* Exercise goal *
For this exercise, reproduce the records exactly as they stand and do not carry any images over.

(Records from a dataset)
=-=-=

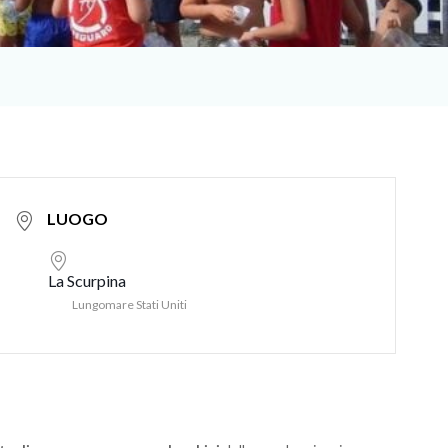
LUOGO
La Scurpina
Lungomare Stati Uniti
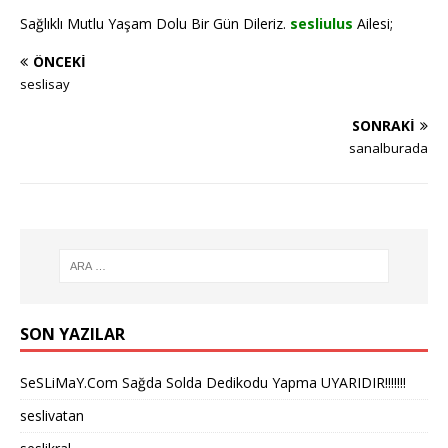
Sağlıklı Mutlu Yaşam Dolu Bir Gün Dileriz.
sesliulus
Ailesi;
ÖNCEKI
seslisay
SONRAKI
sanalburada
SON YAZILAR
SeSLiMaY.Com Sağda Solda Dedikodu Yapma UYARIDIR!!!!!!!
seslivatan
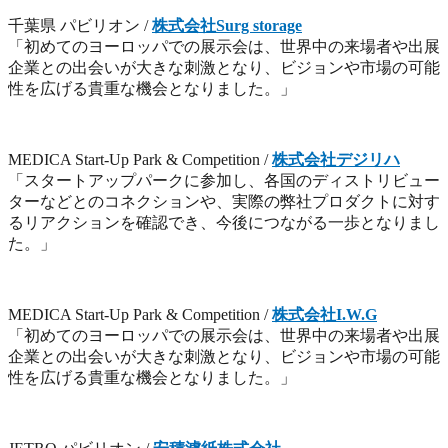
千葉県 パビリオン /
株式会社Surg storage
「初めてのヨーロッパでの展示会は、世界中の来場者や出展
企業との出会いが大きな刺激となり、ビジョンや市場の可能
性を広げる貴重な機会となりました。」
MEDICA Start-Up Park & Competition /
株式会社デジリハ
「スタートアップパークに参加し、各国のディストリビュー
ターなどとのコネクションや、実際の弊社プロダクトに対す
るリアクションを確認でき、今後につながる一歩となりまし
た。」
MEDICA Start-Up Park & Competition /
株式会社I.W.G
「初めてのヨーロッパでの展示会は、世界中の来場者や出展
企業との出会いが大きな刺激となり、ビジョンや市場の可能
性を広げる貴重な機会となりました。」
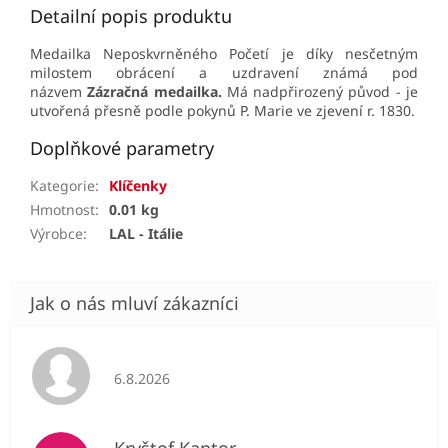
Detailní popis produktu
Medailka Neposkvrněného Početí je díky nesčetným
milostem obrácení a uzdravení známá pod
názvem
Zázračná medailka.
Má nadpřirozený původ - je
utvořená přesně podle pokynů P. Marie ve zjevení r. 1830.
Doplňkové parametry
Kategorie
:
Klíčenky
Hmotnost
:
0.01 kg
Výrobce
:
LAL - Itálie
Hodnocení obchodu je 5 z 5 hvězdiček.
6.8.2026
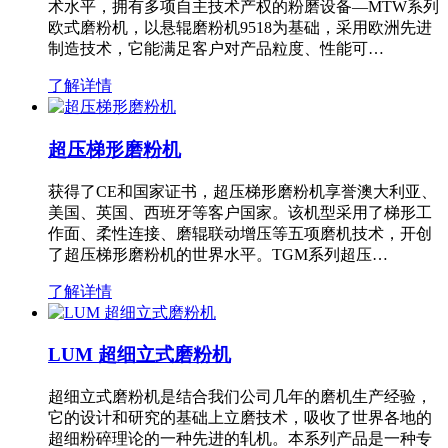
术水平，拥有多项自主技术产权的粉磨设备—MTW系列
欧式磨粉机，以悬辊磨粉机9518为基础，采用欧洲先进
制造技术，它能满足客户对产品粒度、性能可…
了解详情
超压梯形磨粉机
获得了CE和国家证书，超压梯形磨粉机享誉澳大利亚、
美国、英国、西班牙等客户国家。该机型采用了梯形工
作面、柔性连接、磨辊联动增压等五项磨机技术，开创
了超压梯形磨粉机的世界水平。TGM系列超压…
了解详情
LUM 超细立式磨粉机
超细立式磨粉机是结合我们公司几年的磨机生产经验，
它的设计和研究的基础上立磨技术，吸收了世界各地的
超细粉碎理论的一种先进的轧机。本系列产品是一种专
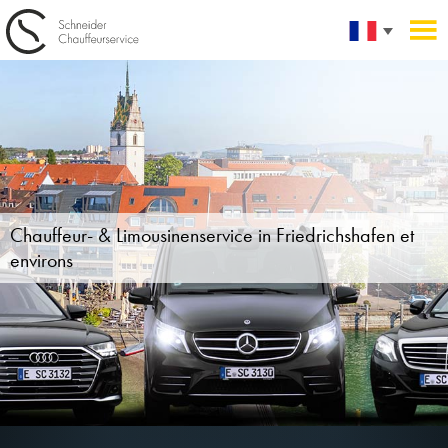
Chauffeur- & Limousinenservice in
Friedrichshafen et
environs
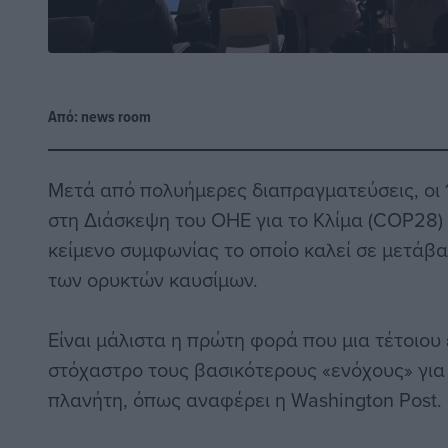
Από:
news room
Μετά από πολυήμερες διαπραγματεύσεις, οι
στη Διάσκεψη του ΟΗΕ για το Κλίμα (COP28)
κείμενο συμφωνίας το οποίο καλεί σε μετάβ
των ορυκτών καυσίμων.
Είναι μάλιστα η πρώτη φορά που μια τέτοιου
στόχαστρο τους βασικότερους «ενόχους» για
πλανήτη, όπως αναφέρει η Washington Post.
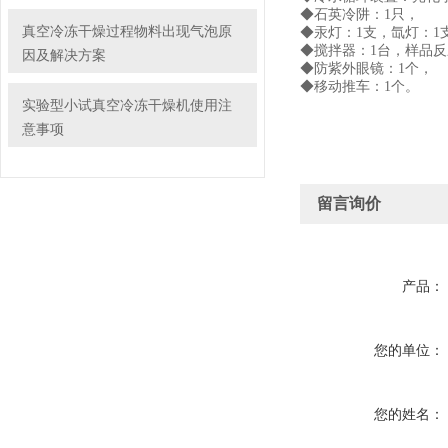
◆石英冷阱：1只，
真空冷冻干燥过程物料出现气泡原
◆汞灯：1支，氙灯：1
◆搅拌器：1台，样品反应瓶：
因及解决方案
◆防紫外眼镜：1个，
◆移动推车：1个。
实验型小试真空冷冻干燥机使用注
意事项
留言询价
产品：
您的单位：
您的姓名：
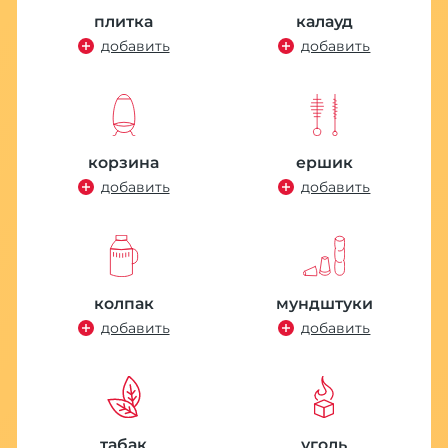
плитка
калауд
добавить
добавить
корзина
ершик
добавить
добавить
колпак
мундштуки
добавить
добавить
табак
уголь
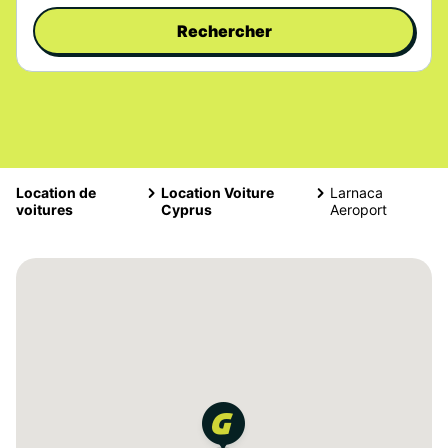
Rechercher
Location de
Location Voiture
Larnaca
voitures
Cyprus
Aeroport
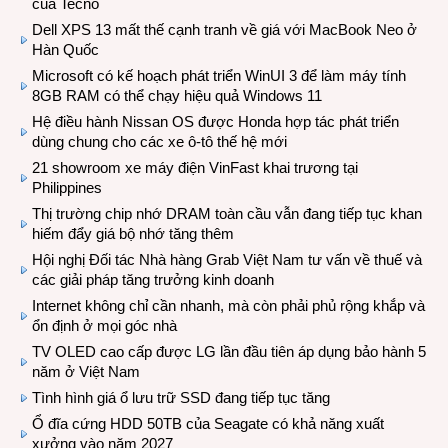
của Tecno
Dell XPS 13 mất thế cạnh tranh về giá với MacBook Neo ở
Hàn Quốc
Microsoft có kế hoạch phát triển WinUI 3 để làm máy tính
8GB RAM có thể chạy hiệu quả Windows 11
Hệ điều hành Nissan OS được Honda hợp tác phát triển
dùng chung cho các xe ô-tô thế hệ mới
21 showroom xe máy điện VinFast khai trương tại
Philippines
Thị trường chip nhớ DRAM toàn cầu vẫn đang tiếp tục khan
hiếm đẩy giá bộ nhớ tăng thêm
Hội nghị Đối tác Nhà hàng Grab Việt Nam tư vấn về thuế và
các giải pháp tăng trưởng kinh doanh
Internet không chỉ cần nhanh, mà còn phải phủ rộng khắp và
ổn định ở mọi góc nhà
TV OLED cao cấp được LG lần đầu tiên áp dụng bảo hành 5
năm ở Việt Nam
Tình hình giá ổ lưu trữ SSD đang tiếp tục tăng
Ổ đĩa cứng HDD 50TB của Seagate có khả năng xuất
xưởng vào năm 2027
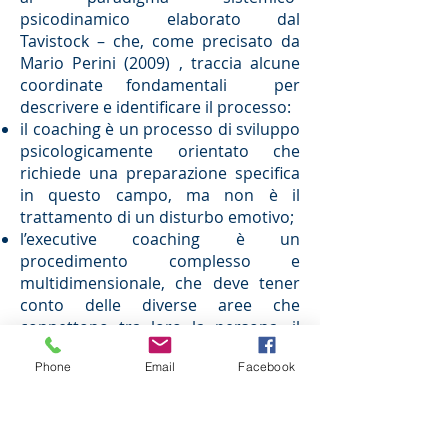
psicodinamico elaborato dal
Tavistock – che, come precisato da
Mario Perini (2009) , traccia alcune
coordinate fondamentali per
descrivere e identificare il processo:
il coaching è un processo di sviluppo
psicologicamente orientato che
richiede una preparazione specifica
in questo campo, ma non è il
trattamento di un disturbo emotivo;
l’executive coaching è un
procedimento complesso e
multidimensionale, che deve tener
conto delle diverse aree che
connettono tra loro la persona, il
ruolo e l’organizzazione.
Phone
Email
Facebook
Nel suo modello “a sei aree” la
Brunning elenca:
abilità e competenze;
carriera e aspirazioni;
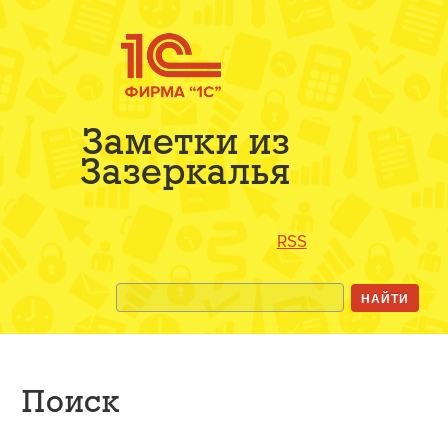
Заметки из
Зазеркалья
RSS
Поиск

=-=-=

* Task result *
LUOGO
La Scurpina
Lungomare Stati Uniti
Sağlıklı Mutlu Yaşam Dolu Bir Gün Dileriz.
sesliulus
Ailesi;
ÖNCEKI
seslisay
SONRAKI
sanalburada
SON YAZILAR
SeSLiMaY.Com Sağda Solda Dedikodu Yapma UYARIDIR!!!!!!!
seslivatan
千葉県 パビリオン /
株式会社Surg storage
「初めてのヨーロッパでの展示会は、世界中の来場者や出展
企業との出会いが大きな刺激となり、ビジョンや市場の可能
性を広げる貴重な機会となりました。」
MEDICA Start-Up Park & Competition /
株式会社デジリハ
「スタートアップパークに参加し、各国のディストリビュー
ターなどとのコネクションや、実際の弊社プロダクトに対す
るリアクションを確認でき、今後につながる一歩となりまし
た。」
MEDICA Start-Up Park & Competition /
株式会社I.W.G
「初めてのヨーロッパでの展示会は、世界中の来場者や出展
企業との出会いが大きな刺激となり、ビジョンや市場の可能
性を広げる貴重な機会となりました。」
Detailní popis produktu
Medailka Neposkvrněného Početí je díky nesčetným
milostem obrácení a uzdravení známá pod
názvem
Zázračná medailka.
Má nadpřirozený původ - je
utvořená přesně podle pokynů P. Marie ve zjevení r. 1830.
Doplňkové parametry
Kategorie
:
Klíčenky
Hmotnost
:
0.01 kg
Výrobce
:
LAL - Itálie
Hodnocení obchodu je 5 z 5 hvězdiček.
6.8.2026
术水平，拥有多项自主技术产权的粉磨设备—MTW系列
欧式磨粉机，以悬辊磨粉机9518为基础，采用欧洲先进
制造技术，它能满足客户对产品粒度、性能可…
了解详情
超压梯形磨粉机
获得了CE和国家证书，超压梯形磨粉机享誉澳大利亚、
美国、英国、西班牙等客户国家。该机型采用了梯形工
作面、柔性连接、磨辊联动增压等五项磨机技术，开创
了超压梯形磨粉机的世界水平。TGM系列超压…
了解详情
LUM 超细立式磨粉机
超细立式磨粉机是结合我们公司几年的磨机生产经验，
它的设计和研究的基础上立磨技术，吸收了世界各地的
超细粉碎理论的一种先进的轧机。本系列产品是一种专
Chauffeur- & Limousinenservice in
Friedrichshafen et
environs
Από:
news room
Μετά από πολυήμερες διαπραγματεύσεις, οι
στη Διάσκεψη του ΟΗΕ για το Κλίμα (COP28)
κείμενο συμφωνίας το οποίο καλεί σε μετάβ
των ορυκτών καυσίμων.
Είναι μάλιστα η πρώτη φορά που μια τέτοιου
στόχαστρο τους βασικότερους «ενόχους» για
πλανήτη, όπως αναφέρει η Washington Post.
◆石英冷阱：1只，
真空冷冻干燥过程物料出现气泡原
◆汞灯：1支，氙灯：1
◆搅拌器：1台，样品反应瓶：
因及解决方案
◆防紫外眼镜：1个，
◆移动推车：1个。
实验型小试真空冷冻干燥机使用注
意事项
留言询价
产品：
您的单位：
您的姓名：
плитка
калауд
добавить
добавить
корзина
ершик
добавить
добавить
колпак
мундштуки
добавить
добавить
табак
уголь
Rechercher
Location de
Location Voiture
Larnaca
voitures
Cyprus
Aeroport
của Tecno
Dell XPS 13 mất thế cạnh tranh về giá với MacBook Neo ở
Hàn Quốc
Microsoft có kế hoạch phát triển WinUI 3 để làm máy tính
8GB RAM có thể chạy hiệu quả Windows 11
Hệ điều hành Nissan OS được Honda hợp tác phát triển
dùng chung cho các xe ô-tô thế hệ mới
21 showroom xe máy điện VinFast khai trương tại
Philippines
Thị trường chip nhớ DRAM toàn cầu vẫn đang tiếp tục khan
hiếm đẩy giá bộ nhớ tăng thêm
Hội nghị Đối tác Nhà hàng Grab Việt Nam tư vấn về thuế và
các giải pháp tăng trưởng kinh doanh
Internet không chỉ cần nhanh, mà còn phải phủ rộng khắp và
ổn định ở mọi góc nhà
TV OLED cao cấp được LG lần đầu tiên áp dụng bảo hành 5
năm ở Việt Nam
Tình hình giá ổ lưu trữ SSD đang tiếp tục tăng
Ổ đĩa cứng HDD 50TB của Seagate có khả năng xuất
xưởng vào năm 2027
psicodinamico elaborato dal
Tavistock – che, come precisato da
Mario Perini (2009) , traccia alcune
coordinate fondamentali per
descrivere e identificare il processo:
il coaching è un processo di sviluppo
psicologicamente orientato che
richiede una preparazione specifica
in questo campo, ma non è il
trattamento di un disturbo emotivo;
l’executive coaching è un
procedimento complesso e
multidimensionale, che deve tener
conto delle diverse aree che
connettono tra loro la persona, il
ruolo e l’organizzazione.
Phone
Email
Facebook
Nel suo modello “a sei aree” la
Brunning elenca:
abilità e competenze;
carriera e aspirazioni;
Заметки из
Зазеркалья
RSS
Поиск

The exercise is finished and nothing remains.